A block of mass 100 g is moved with a speed of 5 m/s at the highest point in a closed circular tube of radius 10 cm in a vertical plane. The cross-section of the tube is such that the block just fits in it. The block makes several oscillations inside the tube and finally stops at the lowest point. Find the work done by the tube on the block during the process.

## Kinetic Energy:

The kinetic energy is defined as the energy which is composed in the material by virtue of its motion. In the standard international system, kinetic energy is measured in the units of a joule.

Given Data

• The mass of the block is {eq}m = 100\,{\rm{g}} = 0.1\,{\rm{kg}} {/eq}.
• The speed of the block is {eq}v = 5\,{\rm{m/s}}{/eq},
• The radius of the tube is {eq}r = 10\,{\rm{cm}} = 0.1\,{\rm{m}}{/eq}.
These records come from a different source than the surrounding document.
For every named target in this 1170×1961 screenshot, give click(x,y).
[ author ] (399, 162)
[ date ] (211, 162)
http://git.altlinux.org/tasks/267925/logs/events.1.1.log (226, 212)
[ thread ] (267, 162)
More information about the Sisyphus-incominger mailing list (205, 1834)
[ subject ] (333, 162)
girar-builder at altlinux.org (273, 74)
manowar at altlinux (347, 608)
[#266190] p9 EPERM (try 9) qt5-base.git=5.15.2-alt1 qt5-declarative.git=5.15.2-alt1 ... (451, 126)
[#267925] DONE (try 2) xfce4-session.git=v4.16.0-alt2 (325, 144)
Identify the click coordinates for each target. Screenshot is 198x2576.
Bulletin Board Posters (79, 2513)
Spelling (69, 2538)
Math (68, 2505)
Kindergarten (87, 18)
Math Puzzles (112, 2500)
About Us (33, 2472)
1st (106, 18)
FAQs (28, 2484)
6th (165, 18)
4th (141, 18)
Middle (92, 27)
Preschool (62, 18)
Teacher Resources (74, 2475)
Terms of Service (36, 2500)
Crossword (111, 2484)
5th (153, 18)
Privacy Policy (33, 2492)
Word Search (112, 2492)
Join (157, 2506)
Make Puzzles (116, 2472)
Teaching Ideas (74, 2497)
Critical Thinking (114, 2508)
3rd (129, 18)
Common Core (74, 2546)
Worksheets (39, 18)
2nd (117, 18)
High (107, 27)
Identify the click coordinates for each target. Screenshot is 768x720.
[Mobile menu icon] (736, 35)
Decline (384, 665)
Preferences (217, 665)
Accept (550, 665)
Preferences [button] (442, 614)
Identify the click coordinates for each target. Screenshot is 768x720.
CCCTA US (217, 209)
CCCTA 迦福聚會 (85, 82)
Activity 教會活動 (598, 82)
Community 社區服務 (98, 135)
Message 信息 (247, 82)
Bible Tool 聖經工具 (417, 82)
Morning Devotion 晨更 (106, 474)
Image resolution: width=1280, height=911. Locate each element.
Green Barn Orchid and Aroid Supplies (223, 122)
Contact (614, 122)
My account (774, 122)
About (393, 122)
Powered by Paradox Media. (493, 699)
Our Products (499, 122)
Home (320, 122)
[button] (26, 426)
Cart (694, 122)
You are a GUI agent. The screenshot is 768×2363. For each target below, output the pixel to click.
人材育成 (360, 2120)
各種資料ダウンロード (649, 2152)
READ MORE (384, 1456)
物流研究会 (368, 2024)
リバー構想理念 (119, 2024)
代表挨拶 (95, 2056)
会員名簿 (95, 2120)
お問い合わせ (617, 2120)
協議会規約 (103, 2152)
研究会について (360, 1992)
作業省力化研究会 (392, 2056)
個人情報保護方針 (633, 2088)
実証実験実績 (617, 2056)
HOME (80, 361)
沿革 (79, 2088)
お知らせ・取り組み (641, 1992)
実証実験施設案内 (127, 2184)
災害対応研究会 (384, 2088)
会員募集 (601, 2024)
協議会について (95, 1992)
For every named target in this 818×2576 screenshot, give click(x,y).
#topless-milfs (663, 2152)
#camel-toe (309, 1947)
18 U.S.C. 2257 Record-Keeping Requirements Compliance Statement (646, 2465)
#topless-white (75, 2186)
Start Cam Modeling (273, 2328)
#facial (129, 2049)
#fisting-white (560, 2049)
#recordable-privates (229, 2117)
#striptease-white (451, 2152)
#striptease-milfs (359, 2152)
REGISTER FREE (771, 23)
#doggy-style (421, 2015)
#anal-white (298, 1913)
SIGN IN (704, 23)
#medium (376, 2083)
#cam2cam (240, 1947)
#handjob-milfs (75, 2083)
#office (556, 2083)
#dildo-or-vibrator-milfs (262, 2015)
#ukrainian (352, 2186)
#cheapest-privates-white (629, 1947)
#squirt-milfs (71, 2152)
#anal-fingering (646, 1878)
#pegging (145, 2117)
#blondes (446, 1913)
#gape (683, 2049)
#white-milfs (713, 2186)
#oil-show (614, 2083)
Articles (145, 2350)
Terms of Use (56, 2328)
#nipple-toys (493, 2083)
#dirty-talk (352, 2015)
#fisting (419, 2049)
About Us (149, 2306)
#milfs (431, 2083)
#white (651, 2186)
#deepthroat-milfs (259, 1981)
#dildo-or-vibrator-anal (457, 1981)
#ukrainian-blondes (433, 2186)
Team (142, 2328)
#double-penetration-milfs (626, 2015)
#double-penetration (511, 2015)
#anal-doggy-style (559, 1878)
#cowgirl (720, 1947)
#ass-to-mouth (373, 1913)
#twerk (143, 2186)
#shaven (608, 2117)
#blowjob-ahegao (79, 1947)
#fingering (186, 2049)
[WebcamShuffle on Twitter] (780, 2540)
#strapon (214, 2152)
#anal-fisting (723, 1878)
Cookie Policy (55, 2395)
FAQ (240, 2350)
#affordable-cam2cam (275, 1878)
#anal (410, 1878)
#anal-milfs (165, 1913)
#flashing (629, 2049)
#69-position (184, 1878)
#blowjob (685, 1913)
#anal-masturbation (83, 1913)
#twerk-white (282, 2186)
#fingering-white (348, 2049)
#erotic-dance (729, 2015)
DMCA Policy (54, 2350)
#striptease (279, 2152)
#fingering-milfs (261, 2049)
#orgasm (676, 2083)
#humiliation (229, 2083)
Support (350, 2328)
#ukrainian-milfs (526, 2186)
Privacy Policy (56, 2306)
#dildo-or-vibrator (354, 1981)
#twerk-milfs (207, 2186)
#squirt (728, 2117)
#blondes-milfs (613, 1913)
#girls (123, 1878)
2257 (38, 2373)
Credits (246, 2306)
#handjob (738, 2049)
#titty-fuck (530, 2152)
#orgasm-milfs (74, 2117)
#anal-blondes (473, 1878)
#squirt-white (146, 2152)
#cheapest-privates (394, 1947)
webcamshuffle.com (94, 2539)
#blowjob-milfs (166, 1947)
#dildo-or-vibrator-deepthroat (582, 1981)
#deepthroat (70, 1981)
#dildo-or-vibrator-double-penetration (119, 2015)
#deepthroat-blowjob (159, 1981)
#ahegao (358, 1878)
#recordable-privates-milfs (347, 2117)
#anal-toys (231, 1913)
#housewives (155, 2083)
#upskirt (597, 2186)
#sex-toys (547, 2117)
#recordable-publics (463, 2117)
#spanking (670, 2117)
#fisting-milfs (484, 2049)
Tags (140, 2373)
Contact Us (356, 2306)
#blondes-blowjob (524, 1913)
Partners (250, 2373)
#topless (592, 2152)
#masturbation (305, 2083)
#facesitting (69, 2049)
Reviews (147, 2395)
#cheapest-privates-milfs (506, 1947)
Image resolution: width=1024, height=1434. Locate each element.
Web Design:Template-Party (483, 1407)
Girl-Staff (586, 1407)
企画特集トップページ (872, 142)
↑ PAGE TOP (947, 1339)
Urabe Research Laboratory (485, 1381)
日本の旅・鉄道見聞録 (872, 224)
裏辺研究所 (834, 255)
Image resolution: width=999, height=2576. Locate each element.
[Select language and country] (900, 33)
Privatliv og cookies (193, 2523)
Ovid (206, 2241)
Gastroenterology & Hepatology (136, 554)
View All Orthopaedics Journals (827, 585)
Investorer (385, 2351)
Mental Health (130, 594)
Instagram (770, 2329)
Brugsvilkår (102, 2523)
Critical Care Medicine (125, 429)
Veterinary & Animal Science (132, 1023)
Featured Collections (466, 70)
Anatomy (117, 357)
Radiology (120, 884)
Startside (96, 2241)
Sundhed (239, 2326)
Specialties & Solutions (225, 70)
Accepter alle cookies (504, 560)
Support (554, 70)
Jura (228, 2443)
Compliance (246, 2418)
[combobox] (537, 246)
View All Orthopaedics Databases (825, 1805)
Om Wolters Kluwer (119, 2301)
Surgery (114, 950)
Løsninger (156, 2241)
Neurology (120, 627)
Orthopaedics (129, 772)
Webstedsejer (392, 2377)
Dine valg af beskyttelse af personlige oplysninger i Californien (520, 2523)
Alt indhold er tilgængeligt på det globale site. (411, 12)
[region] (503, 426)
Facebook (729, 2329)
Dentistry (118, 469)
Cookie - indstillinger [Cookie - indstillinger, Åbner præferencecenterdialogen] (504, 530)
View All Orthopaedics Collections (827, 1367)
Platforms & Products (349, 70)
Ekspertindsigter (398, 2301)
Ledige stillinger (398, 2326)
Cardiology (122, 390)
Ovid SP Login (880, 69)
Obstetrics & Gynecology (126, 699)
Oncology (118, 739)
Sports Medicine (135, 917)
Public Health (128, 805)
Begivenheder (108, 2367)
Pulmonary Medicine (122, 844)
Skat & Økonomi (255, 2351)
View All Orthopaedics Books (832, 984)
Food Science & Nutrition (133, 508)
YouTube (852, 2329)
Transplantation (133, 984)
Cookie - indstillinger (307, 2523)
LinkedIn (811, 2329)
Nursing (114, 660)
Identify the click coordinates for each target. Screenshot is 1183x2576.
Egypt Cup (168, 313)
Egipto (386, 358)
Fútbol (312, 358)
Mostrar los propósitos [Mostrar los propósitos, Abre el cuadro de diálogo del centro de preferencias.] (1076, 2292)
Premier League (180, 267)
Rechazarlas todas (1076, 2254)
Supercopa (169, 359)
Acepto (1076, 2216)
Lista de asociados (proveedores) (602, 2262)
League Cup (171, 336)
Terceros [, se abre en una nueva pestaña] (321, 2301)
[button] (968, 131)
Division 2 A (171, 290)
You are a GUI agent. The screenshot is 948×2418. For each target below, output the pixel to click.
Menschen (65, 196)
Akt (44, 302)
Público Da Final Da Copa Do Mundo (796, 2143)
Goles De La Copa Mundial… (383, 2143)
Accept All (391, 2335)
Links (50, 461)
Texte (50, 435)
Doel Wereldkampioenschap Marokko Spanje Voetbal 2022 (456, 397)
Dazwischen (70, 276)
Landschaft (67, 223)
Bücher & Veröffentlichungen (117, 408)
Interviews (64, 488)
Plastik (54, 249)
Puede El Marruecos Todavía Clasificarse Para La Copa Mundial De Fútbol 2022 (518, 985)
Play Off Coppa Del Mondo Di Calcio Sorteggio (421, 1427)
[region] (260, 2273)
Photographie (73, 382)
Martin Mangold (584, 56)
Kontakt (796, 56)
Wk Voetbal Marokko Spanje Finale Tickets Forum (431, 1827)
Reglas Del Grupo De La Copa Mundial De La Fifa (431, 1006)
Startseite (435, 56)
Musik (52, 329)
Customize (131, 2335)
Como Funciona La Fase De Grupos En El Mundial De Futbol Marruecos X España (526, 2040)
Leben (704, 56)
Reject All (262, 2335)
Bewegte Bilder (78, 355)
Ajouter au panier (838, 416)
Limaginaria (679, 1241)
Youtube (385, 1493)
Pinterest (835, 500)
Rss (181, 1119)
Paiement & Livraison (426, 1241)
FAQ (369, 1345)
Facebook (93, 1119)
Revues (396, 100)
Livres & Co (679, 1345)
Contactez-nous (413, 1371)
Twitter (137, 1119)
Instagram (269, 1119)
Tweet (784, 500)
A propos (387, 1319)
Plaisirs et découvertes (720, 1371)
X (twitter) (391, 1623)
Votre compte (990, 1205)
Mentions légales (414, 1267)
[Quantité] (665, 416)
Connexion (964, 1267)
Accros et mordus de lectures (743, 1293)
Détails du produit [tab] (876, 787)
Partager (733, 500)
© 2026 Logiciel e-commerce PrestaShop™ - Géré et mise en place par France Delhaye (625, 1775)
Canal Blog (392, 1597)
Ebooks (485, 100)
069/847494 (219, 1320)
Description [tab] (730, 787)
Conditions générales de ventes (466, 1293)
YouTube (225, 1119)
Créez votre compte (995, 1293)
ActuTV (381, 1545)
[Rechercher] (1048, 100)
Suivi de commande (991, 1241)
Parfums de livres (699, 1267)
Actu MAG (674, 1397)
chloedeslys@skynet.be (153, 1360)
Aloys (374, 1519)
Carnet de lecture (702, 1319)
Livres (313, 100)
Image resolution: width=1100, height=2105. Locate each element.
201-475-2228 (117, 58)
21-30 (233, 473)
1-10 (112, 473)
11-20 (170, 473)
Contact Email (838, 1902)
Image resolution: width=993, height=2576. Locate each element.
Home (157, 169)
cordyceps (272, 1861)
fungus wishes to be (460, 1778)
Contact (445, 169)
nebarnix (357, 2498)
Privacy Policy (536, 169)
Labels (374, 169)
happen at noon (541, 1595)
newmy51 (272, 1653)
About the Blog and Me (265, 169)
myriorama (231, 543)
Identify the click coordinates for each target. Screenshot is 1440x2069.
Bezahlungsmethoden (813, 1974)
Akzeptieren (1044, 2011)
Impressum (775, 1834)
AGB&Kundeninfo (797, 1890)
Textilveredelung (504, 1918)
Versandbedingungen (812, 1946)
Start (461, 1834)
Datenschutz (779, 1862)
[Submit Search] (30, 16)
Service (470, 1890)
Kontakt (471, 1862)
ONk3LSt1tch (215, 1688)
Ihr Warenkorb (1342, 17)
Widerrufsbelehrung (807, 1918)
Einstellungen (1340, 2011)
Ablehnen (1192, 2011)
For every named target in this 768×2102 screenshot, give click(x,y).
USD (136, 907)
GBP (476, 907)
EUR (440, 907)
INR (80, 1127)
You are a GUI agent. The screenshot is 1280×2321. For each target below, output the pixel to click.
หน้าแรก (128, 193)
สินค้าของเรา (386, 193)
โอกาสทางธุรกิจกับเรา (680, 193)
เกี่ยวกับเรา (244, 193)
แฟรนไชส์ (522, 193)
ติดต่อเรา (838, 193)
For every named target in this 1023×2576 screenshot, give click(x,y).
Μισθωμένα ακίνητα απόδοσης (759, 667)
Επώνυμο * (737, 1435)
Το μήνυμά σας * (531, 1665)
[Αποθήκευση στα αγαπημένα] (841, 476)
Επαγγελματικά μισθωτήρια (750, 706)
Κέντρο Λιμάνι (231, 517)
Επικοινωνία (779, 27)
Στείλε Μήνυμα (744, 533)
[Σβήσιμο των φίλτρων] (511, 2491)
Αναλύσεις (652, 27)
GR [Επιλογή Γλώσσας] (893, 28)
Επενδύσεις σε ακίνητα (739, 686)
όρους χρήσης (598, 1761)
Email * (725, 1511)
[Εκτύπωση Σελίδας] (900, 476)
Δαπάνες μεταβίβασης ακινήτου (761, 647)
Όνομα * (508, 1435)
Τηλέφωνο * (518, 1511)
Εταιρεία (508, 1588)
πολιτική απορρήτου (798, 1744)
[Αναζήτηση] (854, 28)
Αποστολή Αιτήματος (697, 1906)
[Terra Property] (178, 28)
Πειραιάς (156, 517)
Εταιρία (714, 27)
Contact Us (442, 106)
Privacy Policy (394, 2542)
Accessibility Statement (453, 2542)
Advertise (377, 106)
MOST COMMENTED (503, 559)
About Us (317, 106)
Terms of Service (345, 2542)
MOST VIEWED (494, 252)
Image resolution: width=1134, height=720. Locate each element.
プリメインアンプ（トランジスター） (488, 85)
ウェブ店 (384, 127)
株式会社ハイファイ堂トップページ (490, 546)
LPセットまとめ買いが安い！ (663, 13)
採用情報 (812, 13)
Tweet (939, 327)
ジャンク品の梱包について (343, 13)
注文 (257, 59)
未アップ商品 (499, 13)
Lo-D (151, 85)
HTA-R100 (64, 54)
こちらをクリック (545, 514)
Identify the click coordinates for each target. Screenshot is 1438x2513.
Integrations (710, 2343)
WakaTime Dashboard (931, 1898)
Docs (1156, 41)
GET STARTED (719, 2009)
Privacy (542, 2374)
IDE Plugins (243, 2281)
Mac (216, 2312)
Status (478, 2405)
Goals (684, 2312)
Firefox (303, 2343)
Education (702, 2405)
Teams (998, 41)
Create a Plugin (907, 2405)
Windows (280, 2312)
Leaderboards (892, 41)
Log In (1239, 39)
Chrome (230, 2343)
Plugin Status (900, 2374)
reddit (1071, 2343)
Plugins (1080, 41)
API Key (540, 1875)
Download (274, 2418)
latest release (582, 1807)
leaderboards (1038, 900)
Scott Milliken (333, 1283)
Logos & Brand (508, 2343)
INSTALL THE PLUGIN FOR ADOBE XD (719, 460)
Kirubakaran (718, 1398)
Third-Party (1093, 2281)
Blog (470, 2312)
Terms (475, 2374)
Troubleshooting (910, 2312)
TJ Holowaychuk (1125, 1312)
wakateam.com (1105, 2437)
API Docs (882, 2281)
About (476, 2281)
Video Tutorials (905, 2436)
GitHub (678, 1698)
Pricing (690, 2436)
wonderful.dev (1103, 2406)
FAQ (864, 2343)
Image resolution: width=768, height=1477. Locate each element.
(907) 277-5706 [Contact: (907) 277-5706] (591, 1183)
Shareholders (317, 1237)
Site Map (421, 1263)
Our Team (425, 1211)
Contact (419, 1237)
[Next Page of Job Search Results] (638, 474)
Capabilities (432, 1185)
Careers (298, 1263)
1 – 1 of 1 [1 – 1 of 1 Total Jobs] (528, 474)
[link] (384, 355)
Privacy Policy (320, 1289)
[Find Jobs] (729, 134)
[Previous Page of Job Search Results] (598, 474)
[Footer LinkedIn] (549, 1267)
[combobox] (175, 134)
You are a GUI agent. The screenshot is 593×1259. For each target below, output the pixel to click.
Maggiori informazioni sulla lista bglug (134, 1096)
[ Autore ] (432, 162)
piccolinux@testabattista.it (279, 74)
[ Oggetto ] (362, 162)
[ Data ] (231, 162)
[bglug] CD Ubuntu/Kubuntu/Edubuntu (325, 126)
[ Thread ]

The expression of initial kinetic energy is calculated as.

{eq}{E_i} = \dfrac{1}{2}m{v^2}{/eq}

Substitute the value in the above expression.

{eq}\begin{align*} {E_i} &= \dfrac{1}{2}\left( {0.1\,{\rm{kg}}} \right){\left( {5\,{\rm{m/s}}} \right)^2}\\ {E_i}& = 1.25\,{\rm{J}} \end{align*}{/eq}

The final velocity of the block is zero.

The expression of final kinetic energy is calculated as.

{eq}{E_f} = \dfrac{1}{2}m{v^2}{/eq}

Substitute the value in the above expression.

{eq}\begin{align*} {E_i}& = \dfrac{1}{2}\left( {0.1\,{\rm{kg}}} \right){\left( 0 \right)^2}\\ {E_i} &= 0\,{\rm{J}} \end{align*}{/eq}

The total kinetic energy is calculated as.

{eq}\begin{align*} \Delta E &= {E_f} - {E_i}\\ \Delta E &= 0 - \left( {1.25\,{\rm{J}}} \right)\\ \Delta E &= - 1.25\,{\rm{J}} \end{align*}{/eq}

The work done due to gravitation is calculated as.

{eq}\begin{align*} {W_g} &= mg2r\\ {W_g}& = \left( {0.1\,{\rm{g}}} \right)\left( {9.8\,{\rm{m/}}{{\rm{s}}^{\rm{2}}}} \right)2\left( {0.1\,{\rm{m}}} \right)\\ {W_g} &= 0.196\,{\rm{J}} \end{align*}{/eq}

Here, {eq}g{/eq} is the acceleration due to gravity.

The expression of work energy theorem is given by,

{eq}{W_g} - {W_t} = \Delta E{/eq}

Substitute the value in the above expression.

{eq}\begin{align*} \left( {0.196\,{\rm{J}}} \right) - {W_t}& = \left( { - 1.25\,{\rm{J}}} \right)\\ {W_t} &= 1.25\,{\rm{J}} + 0.196\,{\rm{J}}\\ {W_t}& = 1{\rm{.446}}\,{\rm{J}} \end{align*}{/eq}

Thus, the work done by the tube on the block is {eq}{\rm{1}}{\rm{.446}}\,{\rm{J}}{/eq}.